Principles of Auditory Grouping - continued
• Effect of past experience
– Experiment by Dowling
• Melody “Three Blind Mice” is played with
notes alternating between octaves
• Listeners find it difficult to identify the
song
• But after they hear the normal melody,
they can then hear it in the modified
version using melody schema
Figure 12.20 “Three Blind Mice”: (a) jumping octave version; (b) normal version.
Hearing Inside Rooms
• Direct sound - sound that reaches the
listener’s ears straight from the source
• Indirect sound - sound that is reflected off of
environmental surfaces and then to the
listener
• When a listener is outside, most sound is
direct; however inside a building, there is
direct and indirect sound.
Figure 12.21 (a) When you hear a sound outside, you hear mainly direct sound (path a). (b) When you hear
a sound inside a room, you hear both direct (a) and indirect sound (b, c, and d) that is reflected from the
walls, floor, and ceiling of the room.
Experiment by Litovsky et al.
• Listeners sat between two speakers: a lead
speaker and a lag speaker.
• When sound comes from the lead speaker
followed by the lag speaker with a long delay,
listeners hear two sounds.
• When the delay is decreased to 5 - 20 msec,
listeners hear the sound as only coming from
the lead speaker - the precedence effect.

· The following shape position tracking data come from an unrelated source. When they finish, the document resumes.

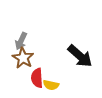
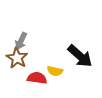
brown star: moved 6 px left
red semicircle: rotated 102 degrees clockwise
yellow semicircle: moved 4 px right, 14 px up
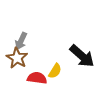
black arrow: moved 2 px right
yellow semicircle: rotated 70 degrees counterclockwise
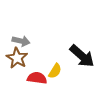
gray arrow: rotated 102 degrees counterclockwise
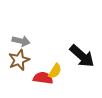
brown star: moved 2 px right, 2 px down; rotated 20 degrees clockwise
red semicircle: moved 6 px right
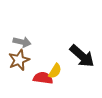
gray arrow: moved 1 px right, 1 px down
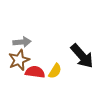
gray arrow: rotated 18 degrees counterclockwise
black arrow: rotated 8 degrees clockwise
red semicircle: moved 8 px left, 6 px up
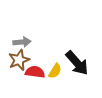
black arrow: moved 5 px left, 7 px down
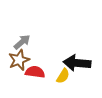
gray arrow: rotated 36 degrees counterclockwise
black arrow: rotated 136 degrees clockwise
yellow semicircle: moved 8 px right, 5 px down
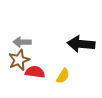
gray arrow: rotated 138 degrees counterclockwise
black arrow: moved 4 px right, 19 px up
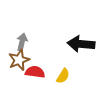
gray arrow: rotated 102 degrees clockwise
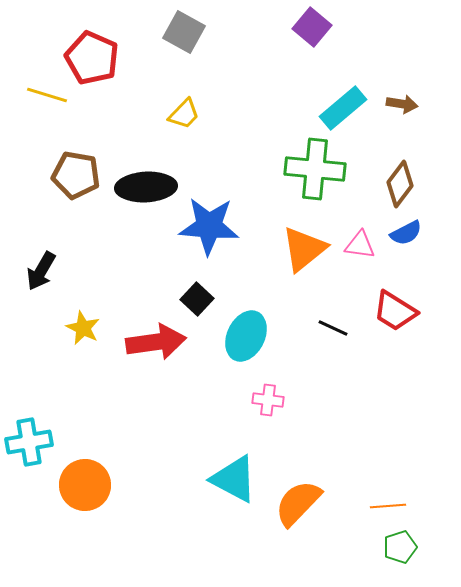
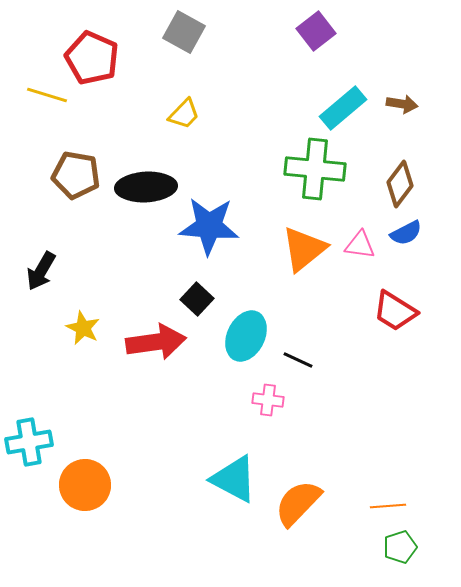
purple square: moved 4 px right, 4 px down; rotated 12 degrees clockwise
black line: moved 35 px left, 32 px down
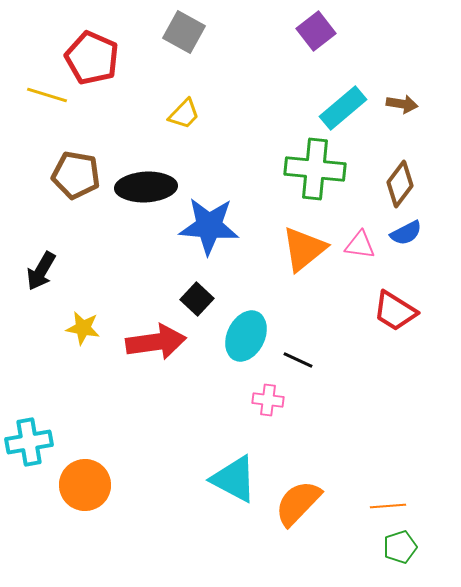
yellow star: rotated 16 degrees counterclockwise
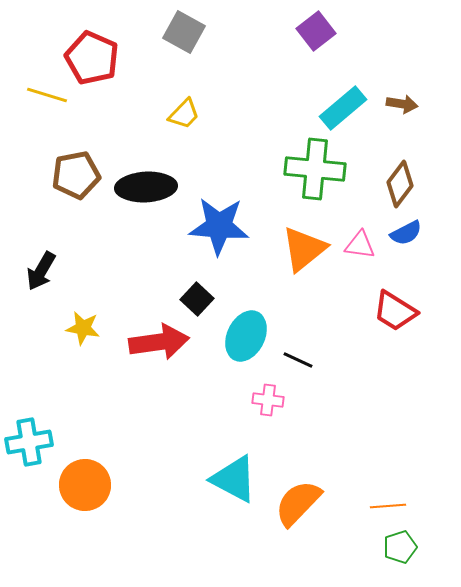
brown pentagon: rotated 21 degrees counterclockwise
blue star: moved 10 px right
red arrow: moved 3 px right
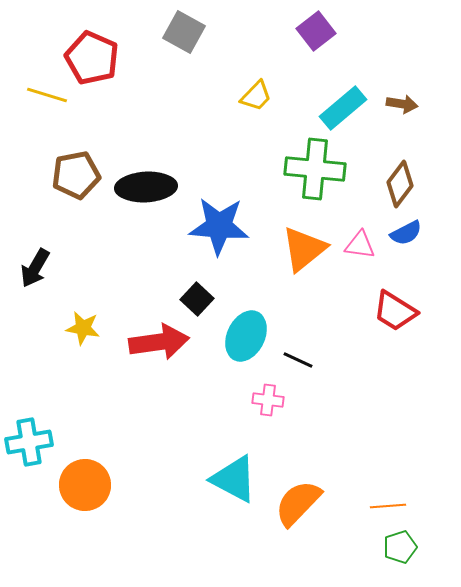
yellow trapezoid: moved 72 px right, 18 px up
black arrow: moved 6 px left, 3 px up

Figure 12.22 (a) When sound is first presented first in one speaker and then the other, with enough time
between them, they are heard separately, one after another. (b) If there is only a short delay between the
two sounds, then the sound is perceived to come from the lead speaker. This is the precedence effect.
Architectural Acoustics
• The study of how sounds are reflected in
rooms.
• Factors that affect perception in concert halls.
– Reverberation time - the time is takes
sound to decrease by 1/1000th of its
original pressure
• If it is too long, sounds are “muddled.”

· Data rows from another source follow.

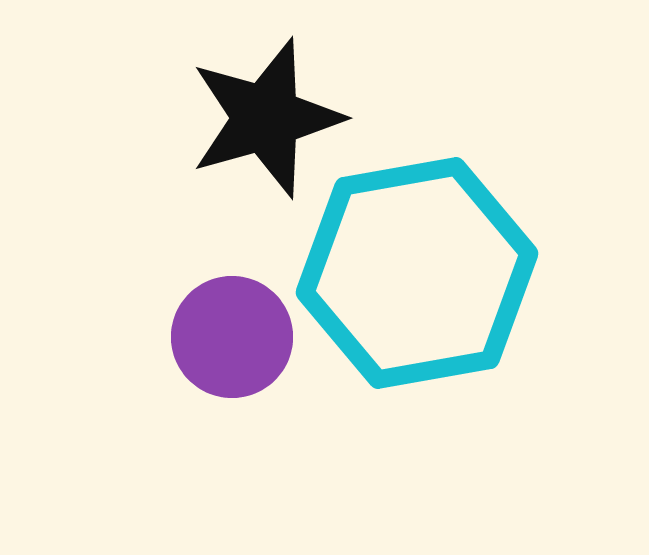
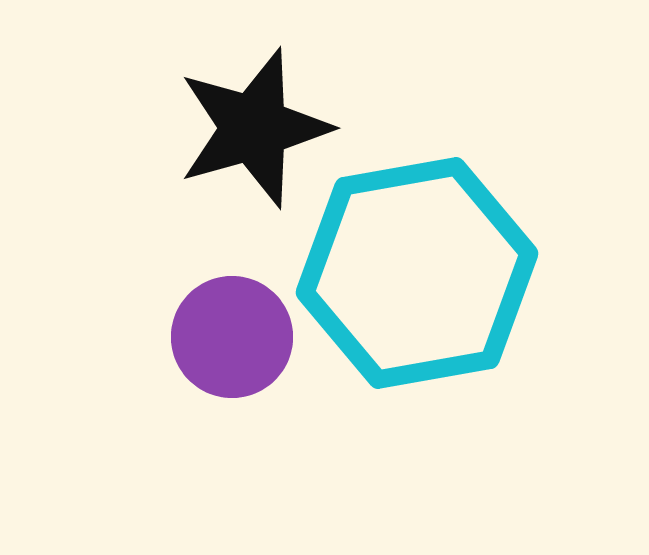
black star: moved 12 px left, 10 px down
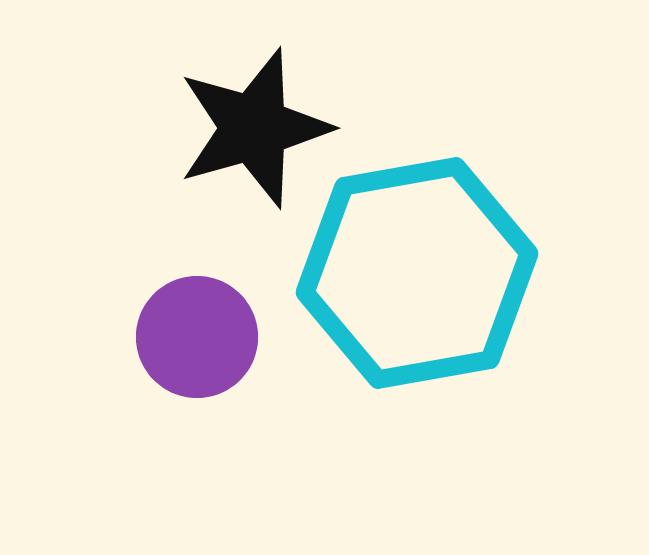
purple circle: moved 35 px left
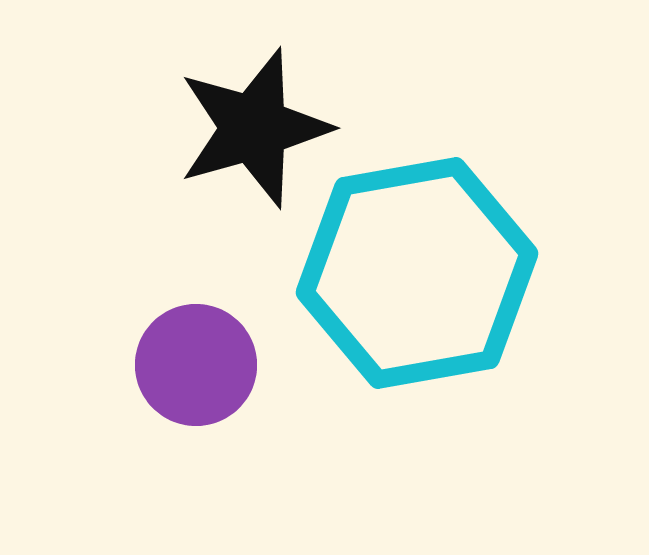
purple circle: moved 1 px left, 28 px down
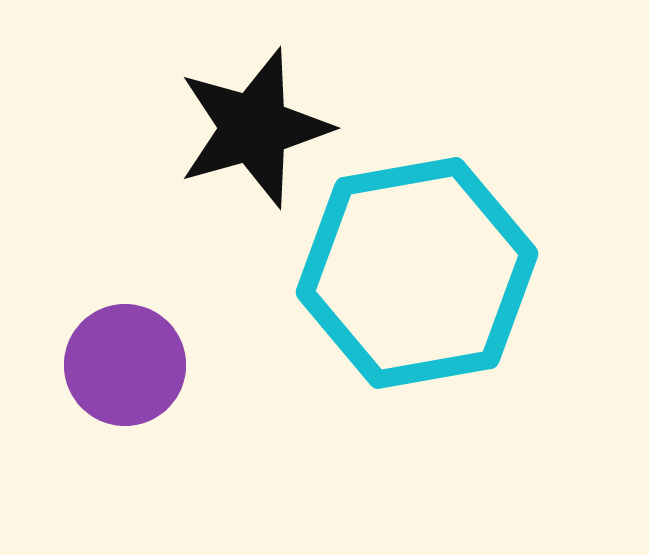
purple circle: moved 71 px left
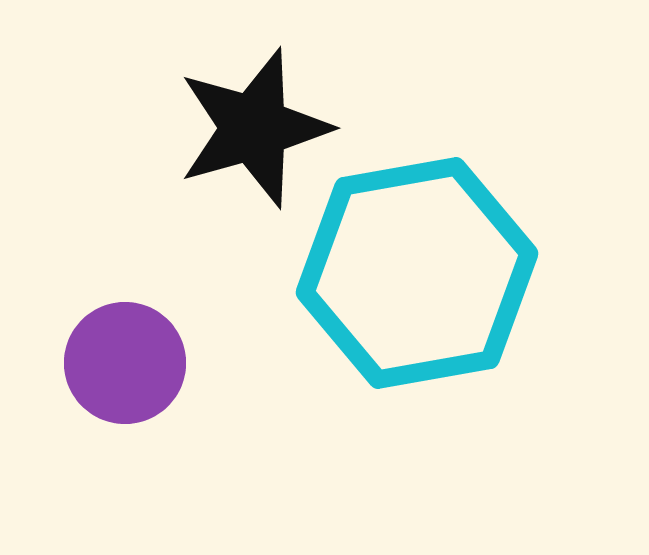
purple circle: moved 2 px up
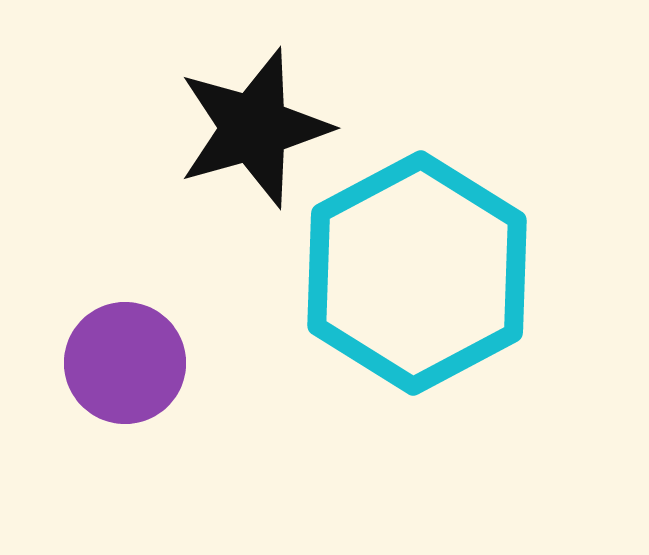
cyan hexagon: rotated 18 degrees counterclockwise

• If it is too short, sounds are “dead.”
• Ideal times are around two seconds.
Factors that Affect Perception in Concert
Halls
– Intimacy time - time between when sound
leaves its source and when the first
reflection arrives
• Best time is around 20 ms.
– Bass ratio - ratio of low to middle
frequencies reflected from surfaces
• High bass ratios are best.
– Spaciousness factor - fraction of all the
sound received by listener that is indirect
• High spaciousness factors are best.
Acoustics in Classrooms
• Ideal reverberation time in classrooms is
– .4 to .6 second for small classrooms.
– 1.0 to 1.5 seconds for auditoriums.
– These maximize ability to hear voices.
– Most classrooms have times of one second
or more.
• Background noise is also problematic.
– Signal to noise ratio should be +10 to +15
dB or more.
Interactions Between Vision and Sound
• Visual capture or the ventriloquist effect - an
observer perceives the sound as coming from
the visual location rather than the source for
the sound
• Experiment by Sekuler et al.
– Balls moving without sound appeared to
move past each other.
– Balls with an added “click” appeared to
collide.
Figure 12.24 Two conditions in the Sekuler et al. (1999) experiment showing successive positions of two
balls that were presented so they appeared to be moving. (a) No sound condition: the two balls were
perceived to pass each other and continue moving in a straight-line motion. (b) Click added condition:
Observers were likely to see the balls as colliding.